- **The problem**: All lines from the entries below that contain the string "órgãos" should be copied out.
┌────────
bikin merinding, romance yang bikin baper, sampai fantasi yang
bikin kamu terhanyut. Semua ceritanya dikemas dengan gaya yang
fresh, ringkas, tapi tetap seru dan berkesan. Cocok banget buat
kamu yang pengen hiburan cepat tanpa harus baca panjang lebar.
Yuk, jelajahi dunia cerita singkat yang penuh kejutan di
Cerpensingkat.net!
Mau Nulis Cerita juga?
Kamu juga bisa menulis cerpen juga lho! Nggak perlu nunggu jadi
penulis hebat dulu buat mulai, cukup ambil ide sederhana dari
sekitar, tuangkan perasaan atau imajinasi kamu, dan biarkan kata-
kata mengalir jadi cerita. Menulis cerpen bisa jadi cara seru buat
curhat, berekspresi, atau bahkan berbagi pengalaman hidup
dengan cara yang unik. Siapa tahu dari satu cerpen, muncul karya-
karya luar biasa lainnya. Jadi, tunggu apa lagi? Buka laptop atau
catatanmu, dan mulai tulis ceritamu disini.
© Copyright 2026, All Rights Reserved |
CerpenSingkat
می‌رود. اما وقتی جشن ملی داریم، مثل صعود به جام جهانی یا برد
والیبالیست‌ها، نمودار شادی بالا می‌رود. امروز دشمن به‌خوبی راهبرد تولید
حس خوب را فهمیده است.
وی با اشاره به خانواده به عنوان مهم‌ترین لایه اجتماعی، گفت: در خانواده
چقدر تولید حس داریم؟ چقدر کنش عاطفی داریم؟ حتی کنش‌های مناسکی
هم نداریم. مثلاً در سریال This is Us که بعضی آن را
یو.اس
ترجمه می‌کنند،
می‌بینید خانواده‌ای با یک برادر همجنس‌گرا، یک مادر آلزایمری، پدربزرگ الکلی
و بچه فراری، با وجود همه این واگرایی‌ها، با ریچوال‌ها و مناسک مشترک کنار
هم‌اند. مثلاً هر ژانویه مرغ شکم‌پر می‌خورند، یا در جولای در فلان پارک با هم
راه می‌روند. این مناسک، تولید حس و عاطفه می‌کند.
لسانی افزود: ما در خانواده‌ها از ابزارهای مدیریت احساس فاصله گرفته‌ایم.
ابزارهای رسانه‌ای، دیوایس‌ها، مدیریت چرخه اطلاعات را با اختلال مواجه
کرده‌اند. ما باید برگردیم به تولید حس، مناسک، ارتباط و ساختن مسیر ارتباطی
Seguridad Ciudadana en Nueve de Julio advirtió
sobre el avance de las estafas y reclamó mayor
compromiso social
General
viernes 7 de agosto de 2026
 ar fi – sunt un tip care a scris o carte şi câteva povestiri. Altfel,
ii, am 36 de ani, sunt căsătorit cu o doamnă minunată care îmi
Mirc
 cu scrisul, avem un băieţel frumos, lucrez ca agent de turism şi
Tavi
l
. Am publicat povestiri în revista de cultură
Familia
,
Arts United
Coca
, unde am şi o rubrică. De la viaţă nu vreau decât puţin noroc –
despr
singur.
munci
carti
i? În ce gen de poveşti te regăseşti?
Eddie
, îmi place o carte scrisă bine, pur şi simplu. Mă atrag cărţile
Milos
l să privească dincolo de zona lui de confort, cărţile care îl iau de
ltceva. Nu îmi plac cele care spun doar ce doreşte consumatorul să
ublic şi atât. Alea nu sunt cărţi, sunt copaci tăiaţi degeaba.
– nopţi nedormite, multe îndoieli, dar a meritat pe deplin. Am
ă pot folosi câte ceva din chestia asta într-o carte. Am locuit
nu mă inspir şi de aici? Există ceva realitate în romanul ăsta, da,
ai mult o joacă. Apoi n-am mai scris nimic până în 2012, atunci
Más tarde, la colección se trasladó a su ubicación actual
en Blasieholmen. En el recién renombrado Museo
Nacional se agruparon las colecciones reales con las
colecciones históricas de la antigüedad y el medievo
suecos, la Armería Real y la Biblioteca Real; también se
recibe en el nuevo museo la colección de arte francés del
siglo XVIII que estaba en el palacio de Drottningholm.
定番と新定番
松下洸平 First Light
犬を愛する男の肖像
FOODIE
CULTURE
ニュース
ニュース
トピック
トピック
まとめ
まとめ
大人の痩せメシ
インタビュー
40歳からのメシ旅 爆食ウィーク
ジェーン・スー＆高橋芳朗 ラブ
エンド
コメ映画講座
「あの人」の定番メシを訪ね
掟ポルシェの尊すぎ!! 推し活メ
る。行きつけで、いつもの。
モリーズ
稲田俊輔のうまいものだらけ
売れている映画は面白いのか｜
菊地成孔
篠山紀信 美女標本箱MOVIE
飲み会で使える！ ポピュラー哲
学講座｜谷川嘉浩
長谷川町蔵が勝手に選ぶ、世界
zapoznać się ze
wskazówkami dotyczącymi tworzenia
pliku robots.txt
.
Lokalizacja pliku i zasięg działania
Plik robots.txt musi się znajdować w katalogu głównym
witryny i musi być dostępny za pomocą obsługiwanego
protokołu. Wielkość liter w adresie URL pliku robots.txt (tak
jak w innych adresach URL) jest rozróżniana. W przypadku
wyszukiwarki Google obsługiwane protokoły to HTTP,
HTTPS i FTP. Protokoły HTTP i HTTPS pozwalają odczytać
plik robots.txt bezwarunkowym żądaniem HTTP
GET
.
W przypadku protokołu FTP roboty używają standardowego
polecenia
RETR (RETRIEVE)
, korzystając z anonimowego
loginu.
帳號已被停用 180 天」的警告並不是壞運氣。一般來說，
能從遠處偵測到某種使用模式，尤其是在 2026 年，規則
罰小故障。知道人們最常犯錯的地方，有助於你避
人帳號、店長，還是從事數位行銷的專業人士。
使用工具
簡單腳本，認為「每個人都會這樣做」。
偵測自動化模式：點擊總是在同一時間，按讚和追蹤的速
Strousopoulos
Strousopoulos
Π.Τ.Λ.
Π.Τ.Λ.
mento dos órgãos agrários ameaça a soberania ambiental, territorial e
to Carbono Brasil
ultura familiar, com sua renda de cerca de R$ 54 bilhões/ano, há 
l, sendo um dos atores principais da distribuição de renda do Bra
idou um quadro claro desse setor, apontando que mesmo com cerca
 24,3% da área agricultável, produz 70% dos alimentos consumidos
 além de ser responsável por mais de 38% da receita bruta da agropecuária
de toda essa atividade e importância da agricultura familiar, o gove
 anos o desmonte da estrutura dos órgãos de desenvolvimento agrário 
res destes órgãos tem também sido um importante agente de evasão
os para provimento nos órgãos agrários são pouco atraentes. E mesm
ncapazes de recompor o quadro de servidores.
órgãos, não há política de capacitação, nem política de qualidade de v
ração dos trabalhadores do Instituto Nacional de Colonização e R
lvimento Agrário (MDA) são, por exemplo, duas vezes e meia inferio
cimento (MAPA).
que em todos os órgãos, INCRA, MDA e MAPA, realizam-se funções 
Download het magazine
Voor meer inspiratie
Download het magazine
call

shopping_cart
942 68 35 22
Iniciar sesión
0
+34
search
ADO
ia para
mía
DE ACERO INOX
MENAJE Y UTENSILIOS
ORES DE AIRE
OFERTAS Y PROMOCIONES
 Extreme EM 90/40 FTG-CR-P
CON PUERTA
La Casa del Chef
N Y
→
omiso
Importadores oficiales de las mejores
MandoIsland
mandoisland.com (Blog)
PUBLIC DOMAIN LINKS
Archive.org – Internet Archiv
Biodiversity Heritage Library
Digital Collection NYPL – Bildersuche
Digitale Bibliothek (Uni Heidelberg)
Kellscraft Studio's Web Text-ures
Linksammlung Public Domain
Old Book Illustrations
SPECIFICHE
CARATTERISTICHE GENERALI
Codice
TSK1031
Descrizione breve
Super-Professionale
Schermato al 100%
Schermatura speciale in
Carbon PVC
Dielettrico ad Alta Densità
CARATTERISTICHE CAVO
└────────
- **Result**:
mento dos órgãos agrários ameaça a soberania ambiental, territorial e
 anos o desmonte da estrutura dos órgãos de desenvolvimento agrário 
res destes órgãos tem também sido um importante agente de evasão
os para provimento nos órgãos agrários são pouco atraentes. E mesm
órgãos, não há política de capacitação, nem política de qualidade de v
que em todos os órgãos, INCRA, MDA e MAPA, realizam-se funções 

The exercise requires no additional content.